Assignment | Will you output all of the data below exactly, omitting the images?

Recorded information |

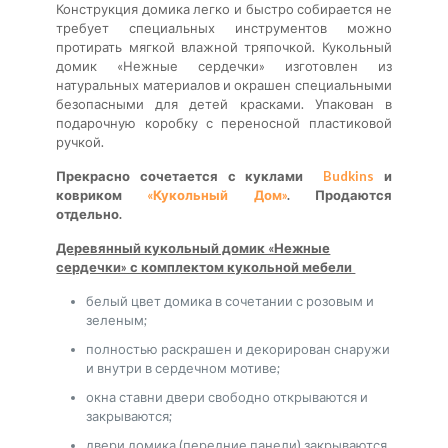
Конструкция домика легко и быстро собирается не
требует специальных инструментов можно
протирать мягкой влажной тряпочкой. Кукольный
домик «Нежные сердечки» изготовлен из
натуральных материалов и окрашен специальными
безопасными для детей красками. Упакован в
подарочную коробку с переносной пластиковой
ручкой.
Прекрасно сочетается
с куклами
Budkins
и
ковриком
«Кукольный Дом»
. Продаются
отдельно.
Деревянный кукольный домик «Нежные
сердечки» с комплектом кукольной мебели
белый цвет домика в сочетании с розовым и
зеленым;
полностью раскрашен и декорирован снаружи
и внутри в сердечном мотиве;
окна ставни двери свободно открываются и
закрываются;
двери домика (передние панели) закрываются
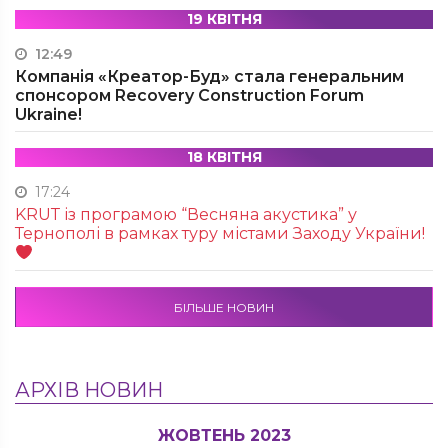
19 КВІТНЯ
12:49
Компанія «Креатор-Буд» стала генеральним
спонсором Recovery Construction Forum
Ukraine!
18 КВІТНЯ
17:24
KRUТ із програмою “Весняна акустика” у
Тернополі в рамках туру містами Заходу України!
БІЛЬШЕ НОВИН
АРХІВ НОВИН
ЖОВТЕНЬ 2023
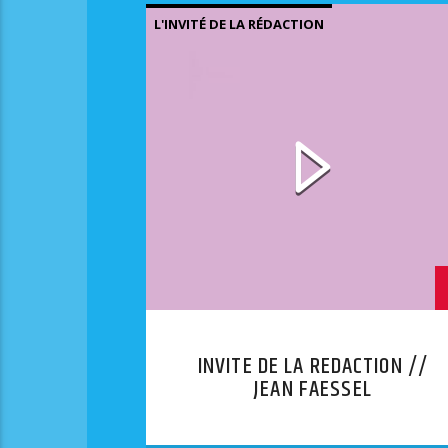
L'INVITÉ DE LA RÉDACTION
INVITE DE LA REDACTION //
JEAN FAESSEL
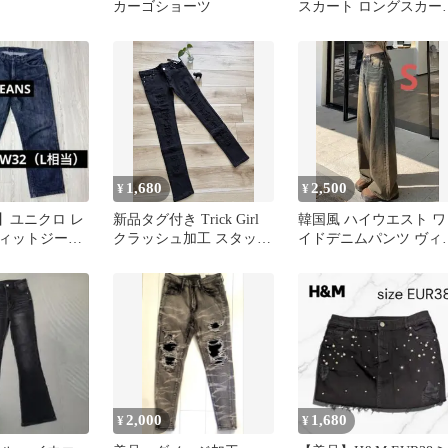
カーゴショーツ
スカート ロングスカー
黒 s xs
1,680
2,500
¥
¥
O】ユニクロ レ
新品タグ付き Trick Girl
韓国風 ハイウエスト ワ
ィットジーン
クラッシュ加工 スタッズ
イドデニムパンツ ヴィ
ブラック L相当
スキニーパンツ 黒
テージ加工 美脚 S
2,000
1,680
¥
¥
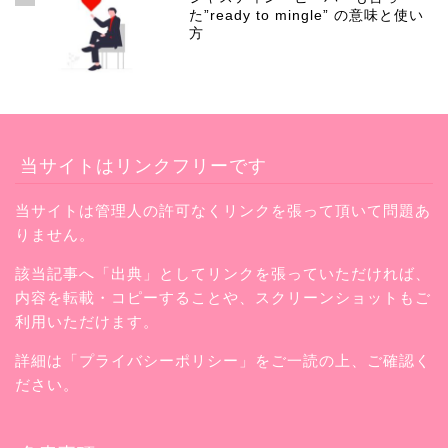
た”ready to mingle” の意味と使い
方
当サイトはリンクフリーです
当サイトは管理人の許可なくリンクを張って頂いて問題あ
りません。
該当記事へ「出典」としてリンクを張っていただければ、
内容を転載・コピーすることや、スクリーンショットもご
利用いただけます。
詳細は「プライバシーポリシー」をご一読の上、ご確認く
ださい。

The completed task |
Конструкция домика легко и быстро собирается не
требует специальных инструментов можно
протирать мягкой влажной тряпочкой. Кукольный
домик «Нежные сердечки» изготовлен из
натуральных материалов и окрашен специальными
безопасными для детей красками. Упакован в
подарочную коробку с переносной пластиковой
ручкой.
Прекрасно сочетается
с куклами
Budkins
и
ковриком
«Кукольный Дом»
. Продаются
отдельно.
Деревянный кукольный домик «Нежные
сердечки» с комплектом кукольной мебели
белый цвет домика в сочетании с розовым и
зеленым;
полностью раскрашен и декорирован снаружи
и внутри в сердечном мотиве;
окна ставни двери свободно открываются и
закрываются;
двери домика (передние панели) закрываются
19 КВІТНЯ
12:49
Компанія «Креатор-Буд» стала генеральним
спонсором Recovery Construction Forum
Ukraine!
18 КВІТНЯ
17:24
KRUТ із програмою “Весняна акустика” у
Тернополі в рамках туру містами Заходу України!
БІЛЬШЕ НОВИН
АРХІВ НОВИН
ЖОВТЕНЬ 2023
L'INVITÉ DE LA RÉDACTION
INVITE DE LA REDACTION //
JEAN FAESSEL
カーゴショーツ
スカート ロングスカー
黒 s xs
1,680
2,500
¥
¥
O】ユニクロ レ
新品タグ付き Trick Girl
韓国風 ハイウエスト ワ
ィットジーン
クラッシュ加工 スタッズ
イドデニムパンツ ヴィ
ブラック L相当
スキニーパンツ 黒
テージ加工 美脚 S
2,000
1,680
¥
¥
た”ready to mingle” の意味と使い
方
当サイトはリンクフリーです
当サイトは管理人の許可なくリンクを張って頂いて問題あ
りません。
該当記事へ「出典」としてリンクを張っていただければ、
内容を転載・コピーすることや、スクリーンショットもご
利用いただけます。
詳細は「プライバシーポリシー」をご一読の上、ご確認く
ださい。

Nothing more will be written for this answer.